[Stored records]
※ ※ ※
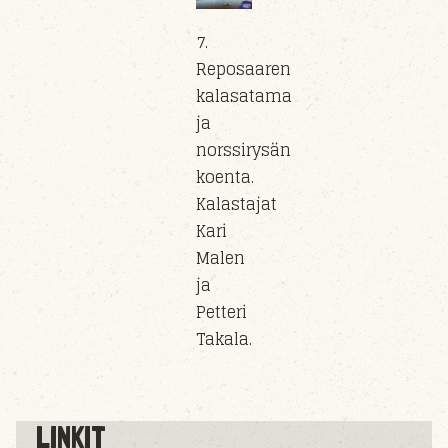
7.
Reposaaren
kalasatama
ja
norssirysän
koenta.
Kalastajat
Kari
Malen
ja
Petteri
Takala.
LINKIT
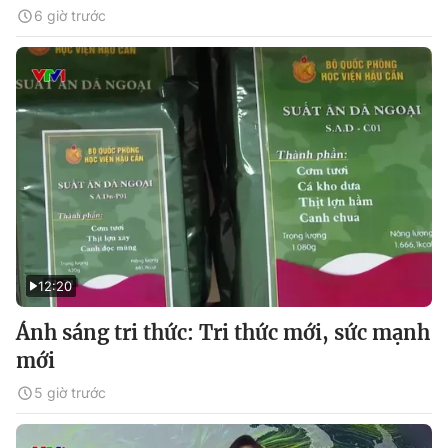
6 giờ trước
12:20
Ánh sáng tri thức: Tri thức mới, sức mạnh
mới
5 giờ trước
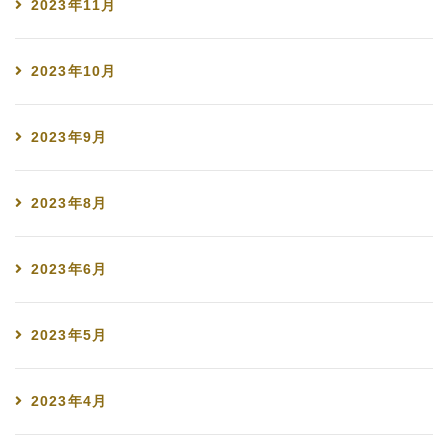
2023年11月
2023年10月
2023年9月
2023年8月
2023年6月
2023年5月
2023年4月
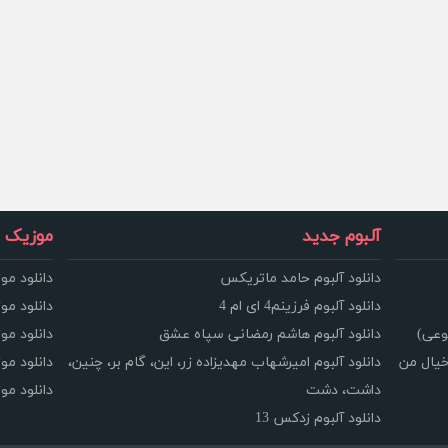
آلبوم جدید
موزیک و
دانلود آلبوم حامد ماتریکس
دانلود مو
دانلود آلبوم فرزینم4 ای ام 4
دانلود مو
وعی)
دانلود آلبوم هاشم رمضانی سپاه عشق
دانلود مو
خیال من
دانلود آلبوم امیرشهاب مهدیزاده زر، این، گام بر، چنین،
دانلود م
داشت، دشت
دانلود م
دانلود آلبوم زدکس 13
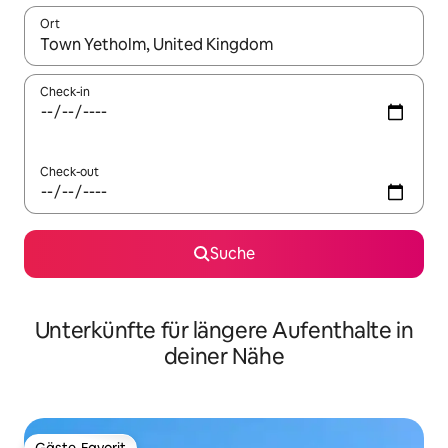
Ort
Wenn Ergebnisse verfügbar sind, navigiere mit den Pfeiltaste
Check-in
Check-out
Suche
Unterkünfte für längere Aufenthalte in
deiner Nähe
※ ※ ※
## Task to carry out
Scan the records above for the string "آلبوم", then select every line that holds it.

## Answer section
آلبوم جدید
دانلود آلبوم حامد ماتریکس
دانلود آلبوم فرزینم4 ای ام 4
دانلود آلبوم هاشم رمضانی سپاه عشق
دانلود آلبوم امیرشهاب مهدیزاده زر، این، گام بر، چنین،
دانلود آلبوم زدکس 13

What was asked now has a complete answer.